Data Manipulation with dplyr

Learning Objectives

Import data into a tidy structure
Format, filter and manipulate your datasets in preparation for plotting
Understand the reason and methods for long and wide data formats

The dplyr package is specifically designed for data formatting and manipulation and allows you to merge datasets and create new columns as well as filtering and summarising your data. We are going to learn some of the most common functions.

Selecting columns and filtering rows

First, make sure the tidyverse package is loaded and you have read in the surveys dataset.

library(tidyverse)
surveys <- read_csv("http://bifx-core3.bio.ed.ac.uk/training/R_dplyr_and_ggplot2/data/surveys_complete.csv")

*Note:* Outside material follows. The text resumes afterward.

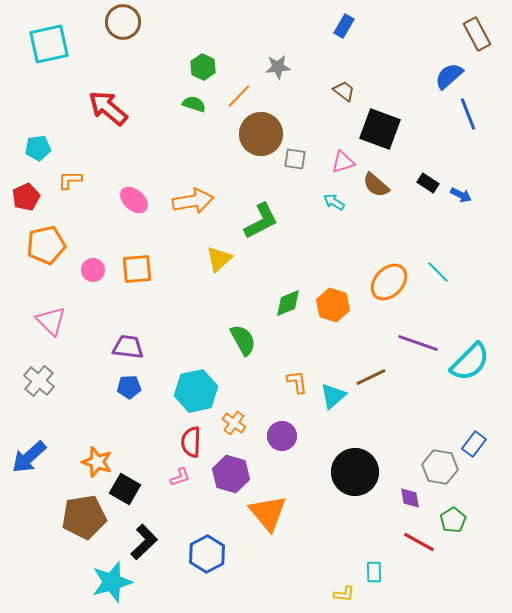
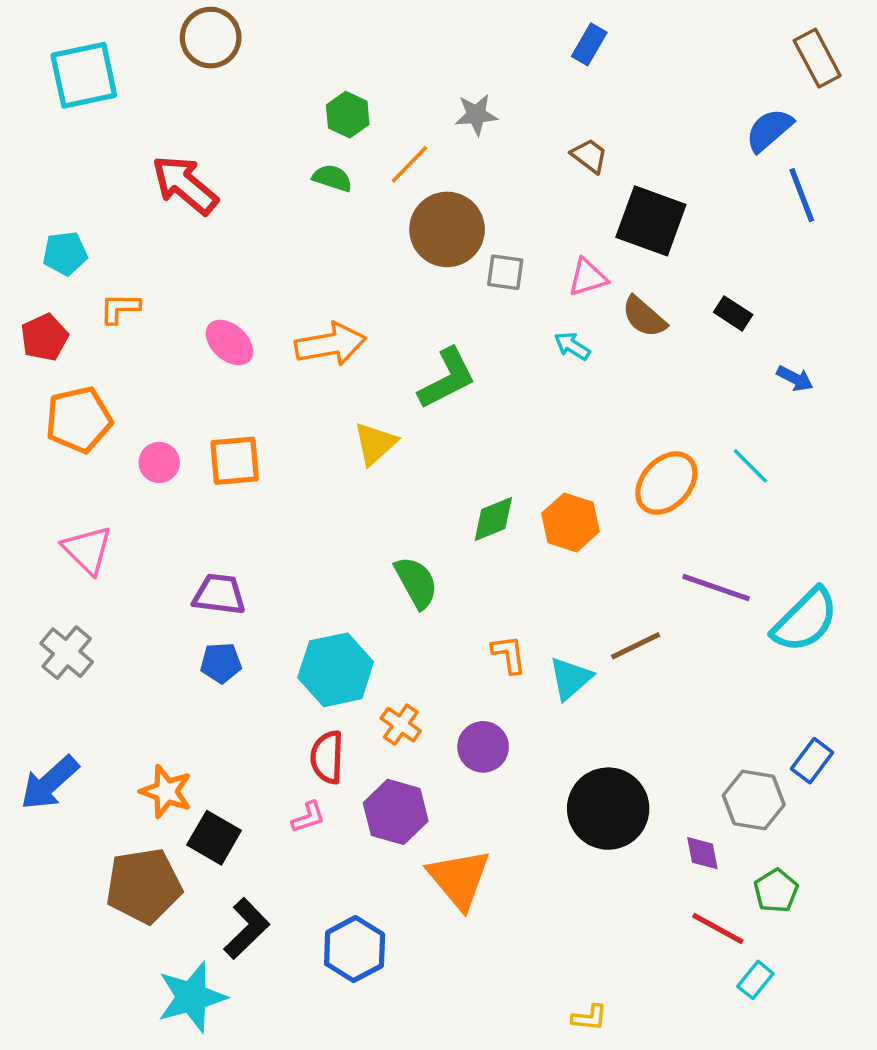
blue arrow: (461, 195) -> (795, 379), moved
cyan rectangle: (374, 572) -> (755, 980), moved, turned 40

To select columns of a dataframe, use select(). The first argument to this function is the data frame surveys, and the subsequent arguments are the columns to keep.

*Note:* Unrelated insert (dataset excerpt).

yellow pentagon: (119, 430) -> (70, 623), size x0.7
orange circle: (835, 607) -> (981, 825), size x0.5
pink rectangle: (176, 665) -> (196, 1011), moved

select(surveys, plot_id, species_id, weight)

To drop columns from a dataframe, put a “-” in front of the variable to exclude it.

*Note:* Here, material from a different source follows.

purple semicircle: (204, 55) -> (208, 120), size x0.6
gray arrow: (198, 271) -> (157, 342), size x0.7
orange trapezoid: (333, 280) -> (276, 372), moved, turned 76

select(surveys, -record_id, -species_id)

This will select all the variables in surveys except record_id and species_id.

To choose rows based on specific criteria, use filter():

filter(surveys, year == 1995)

Pipes

What if you want to select and filter at the same time? There are three ways to do this:

Intermediate objects
Nested functions
Pipes

With intermediate objects, you create a temporary dataframe and use that as input to the next function, like this:

surveys2 <- filter(surveys, weight < 5)
surveys_sml <- select(surveys2, species_id, sex, weight)

This is readable, but can clutter up your workspace with lots of objects that you have to name individually and keep track of.

You can also nest functions (i.e. one function inside of another), like this:

surveys_sml <- select(filter(surveys, weight < 5), species_id, sex, weight)

This is handy, but can be difficult to read if too many functions are nested. R evaluates the expression from the inside out (in this case, filtering, then selecting).

The alternative is to use pipes. Pipes let you take the output of one function and send it directly to the next, which is useful when you need to do many things to the same dataset. Pipes in R look like %>% and are made available via the magrittr package, installed automatically with dplyr. If you use RStudio, the keyboard shortcut for a pipe is Ctrl + Shift + M.

surveys %>%
  filter(weight < 5) %>%
  select(species_id, sex, weight)

Here we are ‘piping’ the surveys dataset through the filter() function, then through select(). Since %>% takes the object on its left and passes it as the first argument to the function on its right, we don’t need to explicitly include the dataframe as an argument to the filter() and select() functions any more.

Some may find it helpful to read the pipe like the word “then”. For instance, in the above example, we took the data frame surveys, then we filtered for rows with weight < 5, then we selected columns species_id, sex, and weight. The dplyr functions by themselves are somewhat simple, but by combining them into linear workflows with the pipe, we can accomplish more complex manipulations of data frames.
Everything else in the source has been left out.